Bottom Lines: The fundamentals that make Bangalore command the highest rental yields in India are sustainable and realistic.
Mayur Shah, an NRI from Boston wanted to invest back home on the residential space. His first choice naturally has been the hometown Ahmedabad. However, he was advised by the local agents to instead go for a Bangalore property.
His first impression has been that he was being taken for a ride as the property prices in India’s Silicon Valley has been a bit higher than the Ahmedabad market. However, a closer look at the Indian property market made him realize the rationale and prudence of investment in income producing city like Bangalore.
“Purely from the standpoint of ROI (Return on Investment) Ahmedabad or many other cities of India do not make any sense when compared with Bangalore. The rental yields in these cities are hovering around a meager 1-1.5 per cent, depending upon the location. However, Bangalore property promises to give almost three times higher,” says Shah.
Facts speak for themselves. As per the data available with Track2Realty, the real estate think-tank group, Bangalore rental yields are highest in the country. It is range bound between 3-4 per cent, depending upon the location. The property prices are still much lower than many other cities, including the financial capital of India, Mumbai, or the Delhi-NCR market.
Another report by Global Property Guide suggests the rental yields in Bangalore are anywhere between 3.7 to 4.4 per cent.
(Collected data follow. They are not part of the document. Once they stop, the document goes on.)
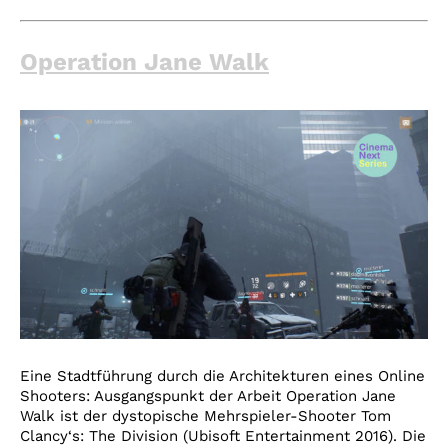
Operation Jane Walk
Eine Stadtführung durch die Architekturen eines Online
Shooters: Ausgangspunkt der Arbeit Operation Jane
Walk ist der dystopische Mehrspieler-Shooter Tom
Clancy‘s: The Division (Ubisoft Entertainment 2016). Die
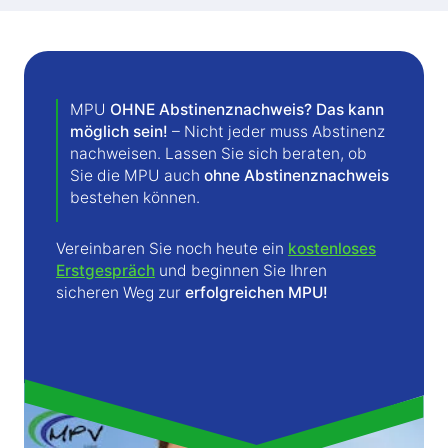
MPU
OHNE Abstinenznachweis? Das kann
möglich sein!
– Nicht jeder muss Abstinenz
nachweisen. Lassen Sie sich beraten, ob
Sie die MPU auch
ohne Abstinenznachweis
bestehen können.
Vereinbaren Sie noch heute ein
kostenloses
Erstgespräch
und beginnen Sie Ihren
sicheren Weg zur
erfolgreichen MPU!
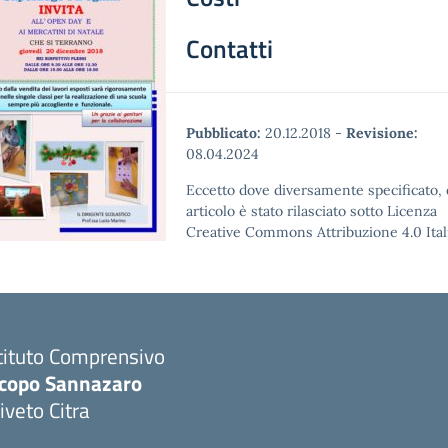
Contatti
Pubblicato:
20.12.2018
-
Revisione:
08.04.2024
Eccetto dove diversamente specificato,
articolo è stato rilasciato sotto Licenza
Creative Commons Attribuzione 4.0 Itali
tituto Comprensivo
acopo Sannazaro
iveto Citra
Visita la pagina iniziale della scuola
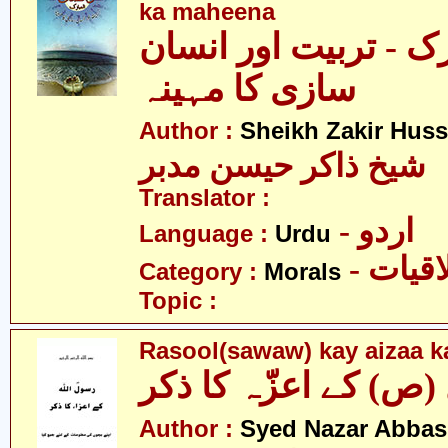
ka maheena
ک - تربیت اور انسان
سازی کا مہینہ
Author :
Sheikh Zakir Hus
شیخ ذاکر حیسن مدبر
Translator :
- اردو
Language :
Urdu
- قیات
Category :
Morals
Topic :
Rasool(sawaw) kay aizaa ka
Author :
Syed Nazar Abbas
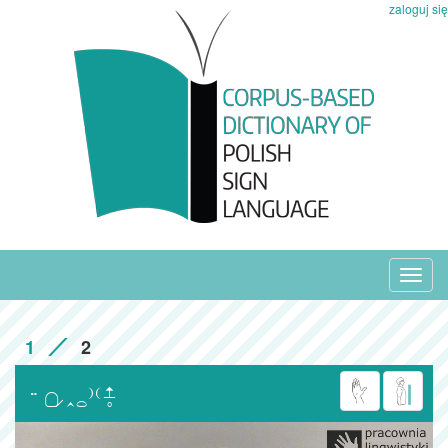
zaloguj się
Toggl
navig
1
2

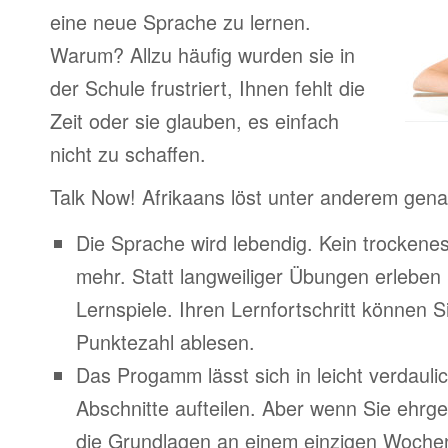
eine neue Sprache zu lernen.
Warum? Allzu häufig wurden sie in
der Schule frustriert, Ihnen fehlt die
Zeit oder sie glauben, es einfach
nicht zu schaffen.
Talk Now! Afrikaans löst unter anderem gen
Die Sprache wird lebendig. Kein trocken
mehr. Statt langweiliger Übungen erleben
Lernspiele. Ihren Lernfortschritt können Si
Punktezahl ablesen.
Das Progamm lässt sich in leicht verdauli
Abschnitte aufteilen. Aber wenn Sie ehrge
die Grundlagen an einem einzigen Woche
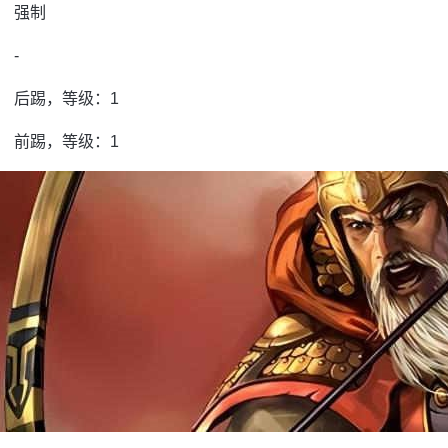
强制
-
后踢，等级：1
前踢，等级：1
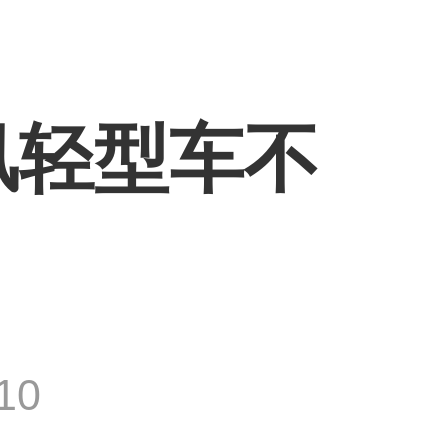
风轻型车不
10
The report adds that this seemingly higher rental yields are nevertheless long way below the 2007 level where the yields had been in the range of 7.16 per cent to 9.92 per cent.
What sustains highest rental yields?
While rental yields in other Indian cities are in the range of 1-1.5%, Bangalore rental yields are around 3-4%
The 2007 level indicates the yields had been in the range of 7.16 per cent to 9.92 per cent, as per Global Property Guide
Reason of highest rental yields is consumption of office space per household that is competitive in Bangalore with global cities like London, Singapore, New York, Tokyo
In major global cities the consumption of office space is around 60-65 square feet per household and in Bangalore absorption is 50 square feet
Analysts believe the credit for highest rental yields in Bangalore goes to its robust economic activity. Consumption of office space per household in the city is a testimony of the fact. Data available with Track2Realty shows consumption of office space per household in Bangalore is competitive not only in India but also internationally in London, Singapore, New York, Tokyo etc.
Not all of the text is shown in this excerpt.